Naquela época, a tuberculose levava a óbito. E foi o que aconteceu com o nosso Sady Vieira, interrompendo sua trajetória política, que se anunciava importante para Cantagalo. Ele tentou todos os recursos então existentes, em Campos de Jordão (SP), mas tudo foi em vão. Em 17 de maio de 1925, veio a falecer, precocemente, aos 33 anos de idade. Foi sepultado em Niterói, onde residiam seus pais.
No período em que Sady foi prefeito, a Câmara Municipal era presidida pelo capitão Januário F. Freitas Jr. que, segundo o CORREIO DE CAANTAGALO, era um político “sério, enérgico e independente”. O município possuía 37.112 habitantes, distribuídos em seis distritos: Cantagalo, a sede, 1º distrito; 2º, Santa Rita da Floresta; 3º, Cordeiro; 4º, Macuco; 5º, Santa Rita do Rio Negro; e 6º, São Sebastião do Paraíba. A cidade de Cantagalo tinha 6.315 habitantes. Nessa época, o CORREIO DE CANTAGALLO completava cinquenta anos de existência.
O Grêmio Euclides da Cunha tinha “assignalado relevo” na sociedade cantagalense. Euclides da Cunha era relembrado em todas as solenidades e na imprensa. Vieira participou da solenidade de inauguração da herma de Euclides na hoje Praça João XXIII.
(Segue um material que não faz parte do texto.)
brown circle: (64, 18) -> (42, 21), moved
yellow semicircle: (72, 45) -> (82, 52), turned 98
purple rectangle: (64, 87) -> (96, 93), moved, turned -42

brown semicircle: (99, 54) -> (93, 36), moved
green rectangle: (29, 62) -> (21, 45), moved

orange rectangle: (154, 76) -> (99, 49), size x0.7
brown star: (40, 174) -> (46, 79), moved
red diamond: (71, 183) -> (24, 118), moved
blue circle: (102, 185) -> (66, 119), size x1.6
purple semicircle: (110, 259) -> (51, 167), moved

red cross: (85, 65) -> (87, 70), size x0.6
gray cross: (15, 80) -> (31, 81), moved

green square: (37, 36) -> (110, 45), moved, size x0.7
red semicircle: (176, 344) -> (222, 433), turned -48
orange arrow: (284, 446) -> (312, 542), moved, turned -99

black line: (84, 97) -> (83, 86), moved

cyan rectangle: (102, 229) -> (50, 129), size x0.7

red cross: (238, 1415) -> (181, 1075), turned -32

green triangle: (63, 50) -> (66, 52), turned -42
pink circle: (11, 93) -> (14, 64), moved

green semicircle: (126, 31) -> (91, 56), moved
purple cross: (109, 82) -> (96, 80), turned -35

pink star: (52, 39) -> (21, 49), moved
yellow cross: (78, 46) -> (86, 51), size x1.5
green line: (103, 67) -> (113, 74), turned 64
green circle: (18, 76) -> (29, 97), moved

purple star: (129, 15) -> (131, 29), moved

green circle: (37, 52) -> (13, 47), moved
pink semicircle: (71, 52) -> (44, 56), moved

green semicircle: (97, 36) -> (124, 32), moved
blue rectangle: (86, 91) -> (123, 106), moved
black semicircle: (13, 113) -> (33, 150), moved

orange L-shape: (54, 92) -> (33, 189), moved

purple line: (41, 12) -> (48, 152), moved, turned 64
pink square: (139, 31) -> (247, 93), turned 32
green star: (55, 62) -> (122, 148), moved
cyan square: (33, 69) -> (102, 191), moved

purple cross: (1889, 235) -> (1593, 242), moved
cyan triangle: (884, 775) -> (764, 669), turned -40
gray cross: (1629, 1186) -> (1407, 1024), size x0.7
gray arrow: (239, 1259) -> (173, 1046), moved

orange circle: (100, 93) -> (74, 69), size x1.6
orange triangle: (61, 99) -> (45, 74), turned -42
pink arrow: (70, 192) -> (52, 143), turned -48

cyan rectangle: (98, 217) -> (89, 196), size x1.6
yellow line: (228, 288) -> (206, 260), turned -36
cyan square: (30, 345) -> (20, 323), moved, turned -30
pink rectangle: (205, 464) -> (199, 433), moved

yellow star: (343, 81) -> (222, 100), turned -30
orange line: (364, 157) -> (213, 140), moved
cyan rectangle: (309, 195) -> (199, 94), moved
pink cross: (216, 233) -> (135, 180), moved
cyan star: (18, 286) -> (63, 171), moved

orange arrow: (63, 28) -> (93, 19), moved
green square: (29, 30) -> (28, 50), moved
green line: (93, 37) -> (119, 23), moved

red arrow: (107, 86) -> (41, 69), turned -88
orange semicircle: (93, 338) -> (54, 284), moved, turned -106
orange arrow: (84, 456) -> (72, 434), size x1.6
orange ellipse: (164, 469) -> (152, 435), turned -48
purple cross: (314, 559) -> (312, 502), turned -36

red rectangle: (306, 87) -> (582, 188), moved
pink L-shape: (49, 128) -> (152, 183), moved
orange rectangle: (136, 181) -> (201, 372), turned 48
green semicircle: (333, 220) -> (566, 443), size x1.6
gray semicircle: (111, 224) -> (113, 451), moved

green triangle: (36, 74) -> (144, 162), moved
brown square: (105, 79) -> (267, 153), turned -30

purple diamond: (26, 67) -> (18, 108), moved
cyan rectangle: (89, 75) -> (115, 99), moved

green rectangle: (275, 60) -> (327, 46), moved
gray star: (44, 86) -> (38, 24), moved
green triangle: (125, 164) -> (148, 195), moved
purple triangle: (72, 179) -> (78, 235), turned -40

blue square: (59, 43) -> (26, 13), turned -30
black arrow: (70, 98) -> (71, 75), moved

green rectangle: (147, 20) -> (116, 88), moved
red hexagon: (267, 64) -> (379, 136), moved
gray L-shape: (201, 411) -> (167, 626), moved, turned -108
Tínhamos o Cine-Theatro Elias, com dois andares, local de filmes, teatro, palestras, formaturas e outros eventos, no centro da cidade. Destruído o prédio, em seu lugar surgiu o Cine-teatro Eldorado, onde hoje funciona a loja “A Cantagalense”, ao lado da extinta Casa Richa. Sady Vieira governou um município na era do café. Hoje estamos nos tempos do minério, em plena era digital.
Cantagalo, outrora uma forte potência socioeconômica da província do Rio de Janeiro, era, nessa ocasião, um município em decadência, devido à decrescente produtividade das lavouras de café. Um alento foi a criação da Fábrica de Fiação e Tecidos, no 3º distrito, Cordeiro, sob o comando do dr. Osório Tavares. Um dos suportes para a elevação do distrito à condição de município.
Outro evento importante foi a criação, pelo governador do Estado do Rio de Janeiro, cuja capital era Niterói, do Posto do Monta, onde seriam realizadas exposições da produção agropecuária da região e de outros estados.
Sady Vieira estava presente, assim como os demais prefeitos da região, ao lado do dr. Raul de Moraes Veiga, então presidente do Estado do Rio de Janeiro, na abertura da primeira exposição agropecuária de Cordeiro.
A morte de Sady Vieira foi um evento sem repercussão. Ele sumiu do noticiário. Somente foi relembrado pela Associação Rural, Comercial e Industrial de Cantagalo (ACIACAN), em 1936, com Missa solene e confecção de seu retrato. O então presidente da ACIACAN doou o retrato à Prefeitura, onde foi inaugurado no então “salão nobre”, que não existe mais.
Ele é um dos esquecidos pelas autoridades de Cantagalo. Não foi um grande fazendeiro, comerciante ou industrial. Foi um simples jornalista, político e prefeito de Cantagalo. Um dos poucos políticos idealistas, que desejava dar a Cantagalo uma administração que possibilitasse o desenvolvimento das pessoas e das empresas, sem o “toma lá dá cá” daqueles tempos.
Assim como ele foi esquecido, esquecidos serão os que o ignoraram. Ah! Foi nome de rua, mas na ânsia de homenagear parentes e amigos dos poderes políticos, essa única homenagem física foi destruída por outro nome. Não sei onde ficava a rua Sady Vieira. Agora é uma vila. Quem se lembrou de Sady Vieira para essa justa homenagem merece as homenagens dos cantagalenses.
Fontes:
- Gente da Casa de Mão de Luva. Amélia Tomás (Cantagalo, RJ: Tipocan, 1978);
- Registros de Nascimento e Desenvolvimento de Cordeiro. Madalena Tavares (Cordeiro, RJ: In Média Res, 2022);
- Album do Município de Cantagallo. Dr. Júlio Pompeu. Cantagalo, RJ: 1922);
- Correio de Cantagalo, Ano 44, nº 44, Cantagalo, RJ, 28 de novembro de 1915.